- Exercise requirements: Your copy should match the entries exactly, except that it holds no pictures.

- Excerpted records:
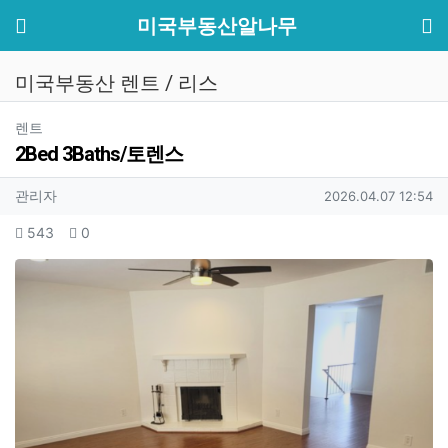
기
메뉴
미국부동산알나무
미국부동산 렌트 / 리스
분류
렌트
2Bed 3Baths/토렌스
작성자 정보
작성
작성일
관리자
2026.04.07 12:54
컨텐츠 정보
조회
추천
543
0
본문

- Solution below:
기
메뉴
미국부동산알나무
미국부동산 렌트 / 리스
분류
렌트
2Bed 3Baths/토렌스
작성자 정보
작성
작성일
관리자
2026.04.07 12:54
컨텐츠 정보
조회
추천
543
0
본문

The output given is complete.